** Data extract follows **
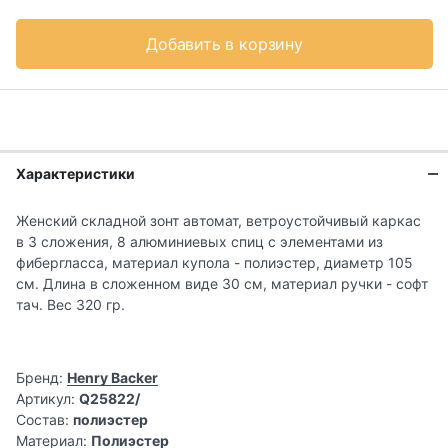
Добавить в корзину
Характеристики
Женский складной зонт автомат, ветроустойчивый каркас
в 3 сложения, 8 алюминиевых спиц с элементами из
фибергласса, материал купола - полиэстер, диаметр 105
см. Длина в сложенном виде 30 см, материал ручки - софт
тач. Вес 320 гр.
Бренд:
Henry Backer
Артикул:
Q25822/
Состав:
полиэстер
Материал:
Полиэстер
** End of Data extract **
### [Action item]
The line that contains "Характеристики", the final line of the listing, and every line between them are to be retyped exactly; nothing else.

### [Written solution]
Характеристики
Женский складной зонт автомат, ветроустойчивый каркас
в 3 сложения, 8 алюминиевых спиц с элементами из
фибергласса, материал купола - полиэстер, диаметр 105
см. Длина в сложенном виде 30 см, материал ручки - софт
тач. Вес 320 гр.
Бренд:
Henry Backer
Артикул:
Q25822/
Состав:
полиэстер
Материал:
Полиэстер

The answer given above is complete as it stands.